CAPP 30271 — Lecture 16

Least squares

Projections allow us to unlock a tool that answers the question of what to do when we are faced with a linear equation $A \mathbf x = \mathbf b$ with no solution. Recall that in such cases, we have a vector that lines outside of the column space of $A$. In practical terms, we have a sample that lies outside of our model for our dataset. This is not an uncommon situation so we can't just throw up our hands and give up. So what to do?

Our discussion of projections has already hinted at this: find the closest point that is in the desired subspace. What this means is that for a matrix $A$, if $\mathbf b$ is not in the column space of $A$, we want to find instead a solution for the vector in the column space of $A$ that is closest to $\mathbf b$. We already have an answer for this: it's the projection of $\mathbf b$ onto the column space of $A$!

The key here is something we mentioned offhandedly earlier: that the projection is the vector in the column space of $A$ for which the error is minimized. Here, the error is the vector $\mathbf e = \mathbf b - \mathbf p$ and the length of that error is $\|\mathbf e\|$.

Recall that by definition, we have $\mathbf p = A \mathbf{\hat x}$, so we have $\mathbf e = \mathbf b - A \mathbf{\hat x}$. By this, we have that $\|\mathbf e\| = \|\mathbf b - A \mathbf{\hat x}\|$. To minimize $\|\mathbf e\|$, we need to minimize $\|\mathbf b - A \mathbf{\hat x}\|^2$, which leads us to what you may know as the least squares approximation.

First, let's consider this problem geometrically. Consider the three points $(0,3), (1,1), (2,5)$. We want to fit a line through these points, but no single line will contain all three. Instead, we find the line that will minimize the distance to all three.

Let's consider a line $y = mx + b$, but call it instead $b = C + Dt$, since many of those variables have been used. What we have with our example is trying to solve the system of equations \begin{align*} C + D \cdot 0 &= 3 \\ C + D \cdot 1 &= 1 \\ C + D \cdot 2 &= 5 \end{align*} This gives us matrices and vectors $A = \begin{bmatrix} 1 & 0 \\ 1 & 1 \\ 1 & 2 \end{bmatrix}$, $\mathbf b = \begin{bmatrix} 3 \\ 1 \\ 5 \end{bmatrix}$, and $\mathbf x = \begin{bmatrix} C \\ D \end{bmatrix}$.

Again, we realize that $\mathbf b$ lies outside of the column space of $A$. This means that there is no solution $C$ and $D$ for our line.
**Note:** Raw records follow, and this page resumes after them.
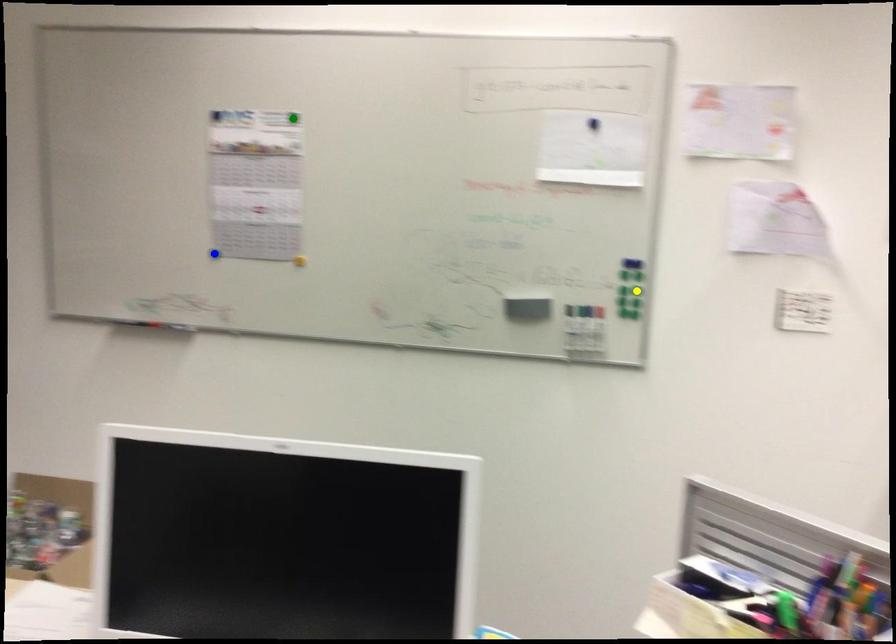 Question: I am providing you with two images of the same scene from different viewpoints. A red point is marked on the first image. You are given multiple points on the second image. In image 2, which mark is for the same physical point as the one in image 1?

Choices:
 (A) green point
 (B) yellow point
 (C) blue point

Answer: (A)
So we must instead find $C$ and $D$ for the closest vector that is in the column space. This is our projection, and this makes the question of finding an appropriate $\begin{bmatrix} C \\ D \end{bmatrix}$ the same question as finding $\mathbf{\hat x}$.
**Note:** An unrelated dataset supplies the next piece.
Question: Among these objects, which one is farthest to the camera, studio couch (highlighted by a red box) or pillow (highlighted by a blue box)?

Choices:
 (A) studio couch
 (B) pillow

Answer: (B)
Since we've already done this exact example, we have that $C = 2$ and $D = 1$. This gives us the line $2 + t$, which looks like it does a pretty good job of getting close to all of our points.

Now, let's look at it in the statistical/data/machine learning sense—as linear regression. Here, we have some data:

$t$ $b$
0 3
1 1
2 5

We want to model this data by predicting $b$ given the one feature $t$. We assume that there's a linear relationship, so we try to find a linear function $b = C + Dt$. In other words, we want to figure out what the parameters $C$ and $D$ should be.

How do we figure this out? First, we recognize that generally, we're trying to define a subspace—in this case a line, but really, we can define any linear subspace we want. Then not every data point is going to be in that subspace—there will be error. So we want the subspace that minimizes the error. How do we determine this error? By taking the square of the lengths of the error vectors for our dataset—least squares.

The least squares solution for an equation $A \mathbf x = \mathbf b$ is $\mathbf{\hat x}$. That is, $\|\mathbf b - A\mathbf x\|^2$ is minimized when $\mathbf x = \mathbf{\hat x}$.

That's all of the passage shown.